Windows 2000 users familiar with Unix might appreciate the ability to create directory links, something that has been available for some time in most versions of Unix. These links allow users to create virtual directories that point to remote locations. To users and applications, these links look and act just like regular directories.
On the surface, directory links are similar to Windows shortcuts. However, from a functional standpoint, the main difference is that links behave like directories. Traversing up or down links works as one would expect with actual directories. Clicking on a Windows shortcut, however, shifts the focus to the target directory. Moving up the tree will go to the actual parent directory, not back to the folder that holds the shortcut.How to Create Directory Links in Windows 2000
Microsoft does not officially support linking, but does provide a couple of ways to take advantage of directory linking. The first way is by providing functions in the Windows application programming interface (API). Programmers can include function calls in their code to create directory links. The second, and more convenient way for typical users, is to use LINKD.EXE, an unsupported command-line tool found in the Windows 2000 Resource Kit.
Links are created using the following syntax:
LINKD Source [/D] Destination Source - Displays the Windows NT name targeted by Source Source Destination - Links source directory to Destination directory or an NT device or any valid Windows NT name Source /D - Deletes Source, regardless of whether a link exists at source /? - Prints this help message LINKD grafts (links) the target name directly into the name space at Source, so that Source subsequently acts as a name space junction. The Source directory must reside on a disk formatted with NTFS 5.0. The destination (target of the link) can be any valid directory name or device name or valid object name in Windows NT. When the target name does not resolve to a directory or a device, open calls fail. All characters in both the Source and Destination names must be in the ASCII character set. Usage of arbitrary Unicode characters is not supported.

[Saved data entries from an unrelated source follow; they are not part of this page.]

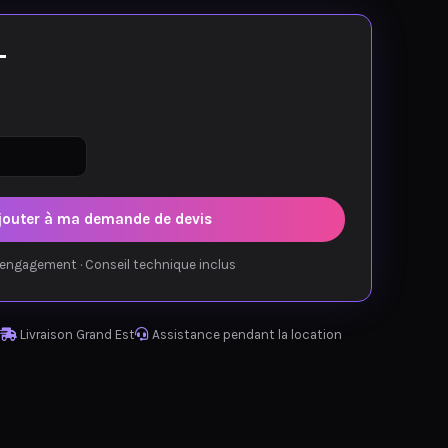
T
jouter à ma demande de devis
engagement · Conseil technique inclus
Livraison Grand Est
Assistance pendant la location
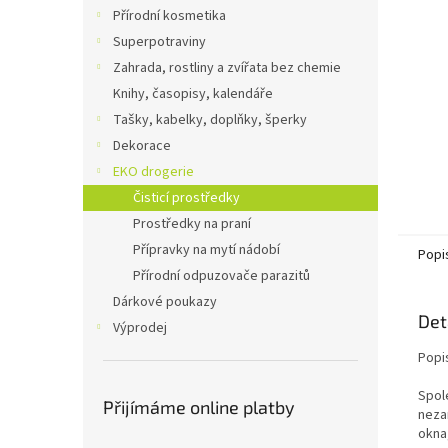
n
Přírodní kosmetika
e
Superpotraviny
l
Zahrada, rostliny a zvířata bez chemie
Knihy, časopisy, kalendáře
Tašky, kabelky, doplňky, šperky
Dekorace
EKO drogerie
Čisticí prostředky
Prostředky na praní
Přípravky na mytí nádobí
Popi
Přírodní odpuzovače parazitů
Dárkové poukazy
Det
Výprodej
Popi
Spol
Přijímáme online platby
neza
okna,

LINKD Docs "C:\Documents and Settings\Administrator\My Documents"|
Creates junction "C:\Docs"
Directory links only work with NTFS 5.0. A link's source and target do not have to be on the same drive, but both have to reside on NTFS 5.0 partitions. Creating a link on an NTFS 5.0 partition that refers to a folder on a FAT32 partition will not work.
LINKD.EXE is included in the Windows 2000 Resource Kit, which Microsoft offers for purchase. For those who would rather not pay for the resource kit, and have access to a PC running Windows 2003 or Windows XP, Microsoft is currently offering the Windows Server 2003 Resource Kit Tools free for download. While the resource kit is designed for Windows 2003, LINKD.EXE appears to also work perfectly on Windows 2000 and Windows XP.
The Windows 2003 Resource Kit Tools are available here. Note: The resource kit will only install on a PC running Windows 2003 or XP.
Prior to NTFS 5.0, Microsoft had not provided the ability to create hard links within their file systems. Initially, Microsoft had intended to include directory linking as a basic feature in Windows Explorer. But midway during the beta cycle, Microsoft shifted gears and decided to remove the option.
So why would Microsoft not include such a useful capability within the operating system? After all, this feature has long been available in Unix, and the OS designers intended to introduce directory linking. The problem was that Microsoft developers could not guarantee that linking would not break any existing third-party applications. Microsoft decided to leave the functionality in NTFS 5.0, but not advertise or support it. The Windows API does allow current and future applications to take advantage of directory linking, and LINKD.EXE gives users a way to manually create links.